Je pense personnellement qu'on aurait tort de négliger les vignettes qui ornent les première et quatrième de couverture des ouvrages de Fulcanelli.
L'exemple de "l'écu final" qui agrémente la fin du texte du Mystère des Cathédrales, sur lequel nous avons déjà réfléchi (Julien Champagne et l'écu final, 18 février 2006) et sur lequel nous reviendrons peut-être, nous y incite en tout cas.
Ces vignettes non signées sont-elles de Champagne? Rien ne le prouve, mais rien non plus ne permet d'en douter. Je prends pour ma part le pari qu'elles sont bien l'oeuvre de Julien.
Dans un livre d'alchimie, c'est peu de dire que rien ne doit être a priori considéré comme étant laissé au hasard. Commençons donc, en ce dimanche du Christ Roi, notre examen de ces motifs par ceux qui décorent l'édition originale des Demeures Philosophales, et que j'ai reproduits dans l'ordre inverse, au début et à la fin de cet articulet.
Pourquoi commencer ici par la fin?
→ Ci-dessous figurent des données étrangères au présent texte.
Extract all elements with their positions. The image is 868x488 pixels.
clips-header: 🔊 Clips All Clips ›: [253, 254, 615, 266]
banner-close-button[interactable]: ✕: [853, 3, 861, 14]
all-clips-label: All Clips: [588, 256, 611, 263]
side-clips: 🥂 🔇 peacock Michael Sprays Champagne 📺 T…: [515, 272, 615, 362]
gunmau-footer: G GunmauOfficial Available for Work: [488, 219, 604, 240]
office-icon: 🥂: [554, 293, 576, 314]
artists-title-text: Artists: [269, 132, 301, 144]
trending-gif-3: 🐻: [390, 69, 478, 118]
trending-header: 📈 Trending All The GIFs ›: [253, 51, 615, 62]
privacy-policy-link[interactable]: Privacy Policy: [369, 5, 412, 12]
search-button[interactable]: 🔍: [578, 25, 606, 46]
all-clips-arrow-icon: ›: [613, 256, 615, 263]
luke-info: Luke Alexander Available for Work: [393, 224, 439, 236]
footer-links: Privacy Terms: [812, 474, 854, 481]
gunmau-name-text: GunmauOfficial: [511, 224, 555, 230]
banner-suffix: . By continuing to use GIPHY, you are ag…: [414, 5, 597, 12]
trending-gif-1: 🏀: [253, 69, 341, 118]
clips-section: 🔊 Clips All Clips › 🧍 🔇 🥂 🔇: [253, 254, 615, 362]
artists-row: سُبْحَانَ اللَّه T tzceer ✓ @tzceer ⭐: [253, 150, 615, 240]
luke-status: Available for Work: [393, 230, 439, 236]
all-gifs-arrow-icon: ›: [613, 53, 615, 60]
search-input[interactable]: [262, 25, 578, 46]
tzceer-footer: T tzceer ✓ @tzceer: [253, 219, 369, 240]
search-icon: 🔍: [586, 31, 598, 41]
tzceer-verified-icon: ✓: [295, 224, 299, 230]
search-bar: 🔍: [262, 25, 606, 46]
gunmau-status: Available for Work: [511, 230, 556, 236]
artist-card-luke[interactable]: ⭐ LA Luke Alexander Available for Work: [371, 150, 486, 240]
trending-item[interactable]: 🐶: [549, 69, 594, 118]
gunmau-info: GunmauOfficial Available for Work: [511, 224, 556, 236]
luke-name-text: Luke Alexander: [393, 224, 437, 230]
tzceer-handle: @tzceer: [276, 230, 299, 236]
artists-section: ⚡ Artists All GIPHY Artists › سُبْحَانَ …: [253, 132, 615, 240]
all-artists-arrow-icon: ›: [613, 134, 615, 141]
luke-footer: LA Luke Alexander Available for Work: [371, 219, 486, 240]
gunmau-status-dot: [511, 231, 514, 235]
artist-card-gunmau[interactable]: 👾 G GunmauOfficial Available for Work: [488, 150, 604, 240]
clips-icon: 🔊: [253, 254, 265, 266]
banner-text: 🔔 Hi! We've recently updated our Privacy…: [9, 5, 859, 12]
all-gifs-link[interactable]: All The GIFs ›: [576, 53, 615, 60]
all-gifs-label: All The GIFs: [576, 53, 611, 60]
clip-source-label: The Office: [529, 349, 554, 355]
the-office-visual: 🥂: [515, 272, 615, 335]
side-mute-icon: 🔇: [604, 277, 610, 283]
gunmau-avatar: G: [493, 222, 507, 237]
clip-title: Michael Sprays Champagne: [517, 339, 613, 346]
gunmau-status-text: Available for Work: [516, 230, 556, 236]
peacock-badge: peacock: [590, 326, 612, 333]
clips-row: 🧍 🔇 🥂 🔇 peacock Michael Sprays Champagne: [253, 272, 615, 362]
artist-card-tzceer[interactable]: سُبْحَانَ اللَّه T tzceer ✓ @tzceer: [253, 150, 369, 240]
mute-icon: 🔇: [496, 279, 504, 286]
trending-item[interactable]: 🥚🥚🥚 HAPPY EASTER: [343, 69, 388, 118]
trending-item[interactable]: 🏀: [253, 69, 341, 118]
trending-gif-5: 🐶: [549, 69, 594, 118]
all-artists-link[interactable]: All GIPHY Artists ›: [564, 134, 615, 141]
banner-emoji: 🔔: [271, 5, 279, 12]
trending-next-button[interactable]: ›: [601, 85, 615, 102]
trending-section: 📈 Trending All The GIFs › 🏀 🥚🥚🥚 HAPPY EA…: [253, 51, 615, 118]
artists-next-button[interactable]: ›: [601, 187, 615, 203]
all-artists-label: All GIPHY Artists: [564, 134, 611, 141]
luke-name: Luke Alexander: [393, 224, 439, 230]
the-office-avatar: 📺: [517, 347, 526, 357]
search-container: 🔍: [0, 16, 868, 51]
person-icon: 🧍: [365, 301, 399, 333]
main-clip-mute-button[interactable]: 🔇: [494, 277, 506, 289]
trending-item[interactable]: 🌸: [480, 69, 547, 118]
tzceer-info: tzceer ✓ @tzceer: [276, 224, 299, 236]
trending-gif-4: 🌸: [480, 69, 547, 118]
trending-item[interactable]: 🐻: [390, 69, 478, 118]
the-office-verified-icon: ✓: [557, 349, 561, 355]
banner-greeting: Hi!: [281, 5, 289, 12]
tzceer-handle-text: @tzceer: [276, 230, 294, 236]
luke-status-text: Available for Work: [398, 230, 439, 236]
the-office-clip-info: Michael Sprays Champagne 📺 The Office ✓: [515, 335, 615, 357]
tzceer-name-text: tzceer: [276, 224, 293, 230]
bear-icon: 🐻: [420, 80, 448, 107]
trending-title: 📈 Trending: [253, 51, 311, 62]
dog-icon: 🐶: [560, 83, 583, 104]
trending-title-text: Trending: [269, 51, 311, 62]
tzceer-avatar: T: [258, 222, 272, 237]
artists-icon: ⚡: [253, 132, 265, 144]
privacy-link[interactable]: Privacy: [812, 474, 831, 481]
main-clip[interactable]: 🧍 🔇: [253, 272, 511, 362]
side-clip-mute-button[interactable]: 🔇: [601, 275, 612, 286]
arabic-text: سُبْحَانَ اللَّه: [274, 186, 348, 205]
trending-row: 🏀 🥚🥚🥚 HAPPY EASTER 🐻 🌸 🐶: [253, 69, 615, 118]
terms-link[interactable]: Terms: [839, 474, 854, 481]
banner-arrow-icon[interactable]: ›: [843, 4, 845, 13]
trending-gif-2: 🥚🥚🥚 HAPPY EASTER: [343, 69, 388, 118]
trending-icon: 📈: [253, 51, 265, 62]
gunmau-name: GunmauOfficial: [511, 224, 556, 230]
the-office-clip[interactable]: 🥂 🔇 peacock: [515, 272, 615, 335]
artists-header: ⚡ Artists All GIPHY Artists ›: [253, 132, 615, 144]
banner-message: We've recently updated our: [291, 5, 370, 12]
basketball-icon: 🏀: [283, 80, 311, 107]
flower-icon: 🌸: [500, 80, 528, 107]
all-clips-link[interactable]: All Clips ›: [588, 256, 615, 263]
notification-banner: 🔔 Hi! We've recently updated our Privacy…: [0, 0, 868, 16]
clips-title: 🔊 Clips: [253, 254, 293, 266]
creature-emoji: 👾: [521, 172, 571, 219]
D'abord parce que dans la science qui nous occupe, et qui est précisément, comme dirait Muriel Cerf, celle des fins dernières, c'est justement la connaissance poussée de l'aboutissement de l'OEuvre qui permet au...débutant de moins errer.
Au cas particulier, il se trouve en outre que la vignette reproduite ci-dessus a déjà été commentée, et ce sont ces commentaires justement qui vont ce soir nous servir de fil conducteur.
Je ne compte pas cette fois essayer d'interpréter avec vous le sens alchimique des armes parlantes dont il s'agit.
Si je le faisais, je commencerai d'ailleurs sans doute de toute façon par ce lionceau à la crinière tressée comme la ceinture berruyère de l'Offerus de Bourges, avant même de m'intéresser au bouclier qu'il tient dressé, à son chevron, à ses besants et cette étoile que l'on pourrait croire tous issus des neiges éternelles...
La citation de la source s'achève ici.